子供の多い家庭
「これ/\、俊一、二郎、じゃあなかった。英彦、いや、雅男、一寸その新聞を取っておくれ。そのお前の側にあるのを」
と、山下さんはこれを能くやる。男の子を一人呼ぶのに、家中の名前を口に出す。細君も、
「安子、清子、じゃあない。春子、あら厭だ。芳子、一寸来ておくれよ」
とつい四人前呼んでしまうことがある。
山下家は四男四女、偏頗なく生んだ。元来山下さんはこの頃の人達と違って、全然子供を欲しがらないことはなかった。
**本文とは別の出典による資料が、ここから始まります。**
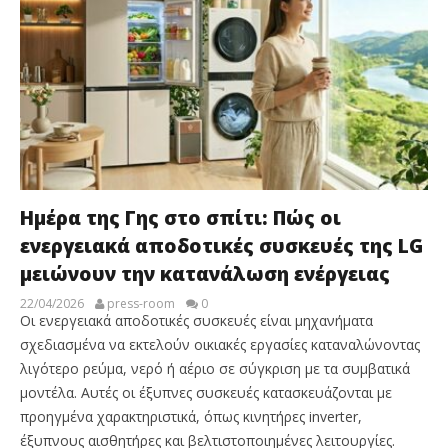
Ημέρα της Γης στο σπίτι: Πώς οι
ενεργειακά αποδοτικές συσκευές της LG
μειώνουν την κατανάλωση ενέργειας
22/04/2026
press-room
0
Οι ενεργειακά αποδοτικές συσκευές είναι μηχανήματα
σχεδιασμένα να εκτελούν οικιακές εργασίες καταναλώνοντας
λιγότερο ρεύμα, νερό ή αέριο σε σύγκριση με τα συμβατικά
μοντέλα. Αυτές οι έξυπνες συσκευές κατασκευάζονται με
προηγμένα χαρακτηριστικά, όπως κινητήρες inverter,
έξυπνους αισθητήρες και βελτιστοποιημένες λειτουργίες.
「夫婦は自分の後継者として男の子を一人、女の子を一人育てなければ、国家に対して申訳が立たない」
と定説らしいものを持っていた。この故に長男長女と揃った時は申分なかった。しかしその中に、
「女の子は何うせくれてしまうのだけれど、男の子は真正の跡取だから、万一間違があると玉なしになる。用心の為めもう一人あっても宜いよ」
と考え直す必要が起った。それから間もなく、生れたのは男の子でなくて女の子だった。当てが外れたけれど、諦めは直ぐについた。兎に角一番上が男の子だ。早く楽が出来ると思った。しかし一年たゝない中に、
「女二人に男一人のところへもう一人男が生れゝば数が丁度好くなる」
と期待しなければならないことになった。細君の徴候次第でドン/\説が変る。今度は年子で母体が弱っていた所為か、いつにない難産だった。細君は多大の心配をかけた後、又女の子を生んだ。
「拾いものだよ。一時は二人とも駄目かと思った」
と山下さんは感謝した。それから男、男、女、男と続いた。もうその頃は説を考える余裕がなかった。唯この上何うなることかと思った丈けだった。
八人もあると兎角欠けたがるものだが、好い塩梅に皆育った。一番殿後が男の子で間もなく小学校と縁が切れる。先頭の長男俊一君は去年帝大を卒業して、もう勤め口にありついている。長女は三年前にお嫁に行った。二人片付いた勘定だが、未だこれからだ。お父さんもお母さんも骨が折れる。七八年前、山下さんが子供全体を引き連れて郊外散策に出掛けた時、電車の車掌が笑いながら、
「修学旅行でございますか?」
と訊いた。恐らく諢ったのだろうが、山下さんは何でも善意に解する。